> [Instructions for the task]: Provide only the number of lines below in which the string "nous" occurs.

> [Source information]:
::::::::::

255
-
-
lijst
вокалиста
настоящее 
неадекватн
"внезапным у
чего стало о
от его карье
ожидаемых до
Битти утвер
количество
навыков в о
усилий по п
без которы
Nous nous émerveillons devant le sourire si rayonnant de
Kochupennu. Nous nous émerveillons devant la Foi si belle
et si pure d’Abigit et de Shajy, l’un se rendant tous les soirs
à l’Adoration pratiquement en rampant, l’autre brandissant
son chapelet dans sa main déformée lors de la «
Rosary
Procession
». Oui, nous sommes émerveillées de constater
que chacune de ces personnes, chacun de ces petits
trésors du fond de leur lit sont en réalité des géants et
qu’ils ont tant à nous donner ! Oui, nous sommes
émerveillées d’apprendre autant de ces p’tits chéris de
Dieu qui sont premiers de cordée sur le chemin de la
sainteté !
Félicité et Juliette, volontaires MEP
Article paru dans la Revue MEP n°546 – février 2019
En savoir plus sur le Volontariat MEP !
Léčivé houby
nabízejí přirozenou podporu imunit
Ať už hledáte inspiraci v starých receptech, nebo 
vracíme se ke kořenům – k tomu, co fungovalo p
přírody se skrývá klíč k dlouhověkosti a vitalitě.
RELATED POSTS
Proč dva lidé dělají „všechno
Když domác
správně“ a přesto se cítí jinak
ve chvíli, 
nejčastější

::::::::::

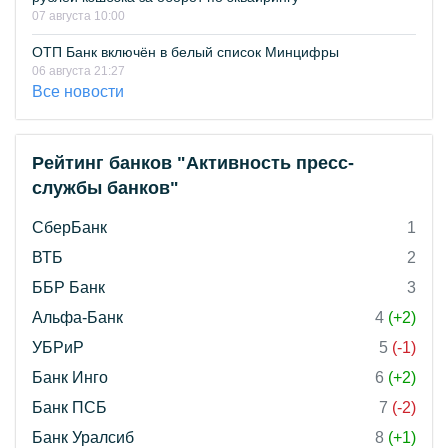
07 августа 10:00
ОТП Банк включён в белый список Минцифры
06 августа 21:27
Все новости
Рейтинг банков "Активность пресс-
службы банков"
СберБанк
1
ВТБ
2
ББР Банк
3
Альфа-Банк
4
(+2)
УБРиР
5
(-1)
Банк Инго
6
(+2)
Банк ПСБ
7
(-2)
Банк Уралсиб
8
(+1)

::::::::::

> [Answer space]: 4